A friend of mine posted to Facebook this morning the following question: What if I’d rather be in the 1%?
It is an excellent question, and one that so far seems to have gone unasked as well as unanswered since the Wall Street protests started in September. (I can’t really call them the Occupy Wall Street protests anymore, since protests of this kind ahve since spread to numerous cities here and abroad.) The basic premise of the protests is that at a time when unemployment is high and staying that way, it is no longer acceptable that 1% of our population controls 40% of its wealth. That the Wall Street financiers who did so much to crash the world financial markets are part of this 1%, the logic is that the super-rich are to blame for the problems we all are experiencing. but, being so rich, they are insulated from the damage they have caused. Imagine Rich Uncle Pennybags riding through the worst part of Detroit in a bulletproof limo, and you get the idea.
There are a few problems with this very notion, however. The first of these is that it’s not like just a small cabal of financiers tanked an otherwise healthy financial situation. Plenty of economists and publications had been saying for years before the crash that things were unhealthy. The Economist routinely pointed out that the manner in which the American housing market was being used to prop up unsustainable levels of personal debt and spending was a very worrisome sign. and that there was so much cheap money here, there and everywhere was equally worrisome.
This does not excuse the geniuses who cooked up subprime mortgages and credit default swaps and every other excessively risky bit of financial chicanery that eventually brought the world’s economy to its knees. But there is a big difference between what happened to our economy as a whole and what happened to, say, AIG, where you really did have a small group of rogue operators in a system too big and fat and lazy to know what was happening (or have the fortitude to reign it in) that eventually caused a catastrophe. And given how loosely regulated our financial sector is, when you consider just how badly pear-shaped everything went in late 2008 and early 2009, substantial regulatory overhaul was inevitable. And deserved.
The problems the so-called 99% are decrying really have less to do with how Wall Street operates and the recent crash and more to do with a bigger problem of which Wall Street is merely a symptom. That problem is wealth inequality.
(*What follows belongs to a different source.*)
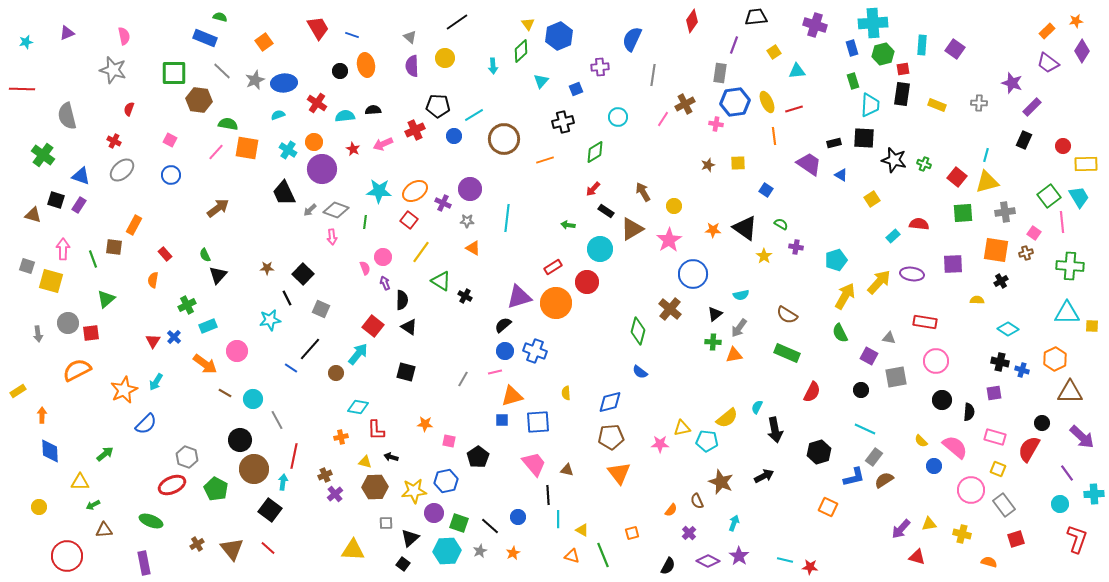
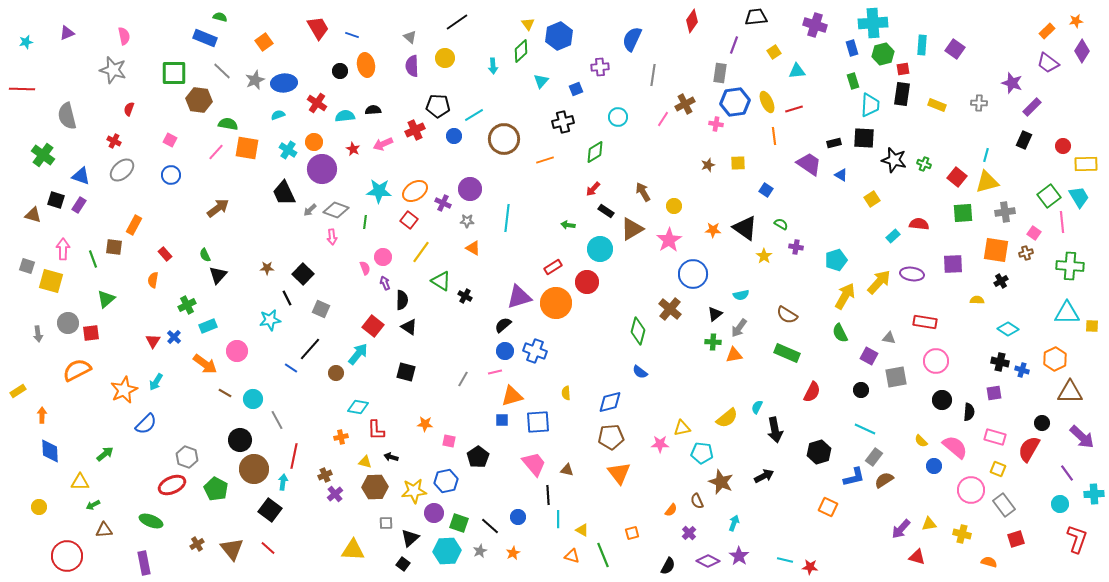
cyan pentagon at (707, 441): moved 5 px left, 12 px down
By the end of 2001, only 1% of the American population owned 38% of the nation’s wealth. Conversely, 40% of the population – our poorest – owned less than 1% of the nation’s wealth. Somewhere in the remaining 59% were the various bands of the lower and middle classes.
In the decade that followed, according to a PBS report, that wealth inequality has concentrated further as people have fallen out of the middle class. At present, the top 20% of Americans hold 84% of our wealth. The next 20% control 11% of our wealth. The next 20% control 4% of it. The remaining 40% control 1%.
These are not pie-in-the-sky figures. These can be discovered easily by anyone who cares to do a little online research about wealth inequality in the United States. And it is easy to see why people get upset over this. It does seem deeply unfair, especially if you focus on the vacuous scions of huge fortunes such as Paris Hilton and Kim Kardashian, who were born super-rich and never really have had to work for their standard of living. More power to them, I suppose, but if they get branded as American nobility, and resented by some kid trying to get by on $18,500 a year, well, that comes with the territory, too.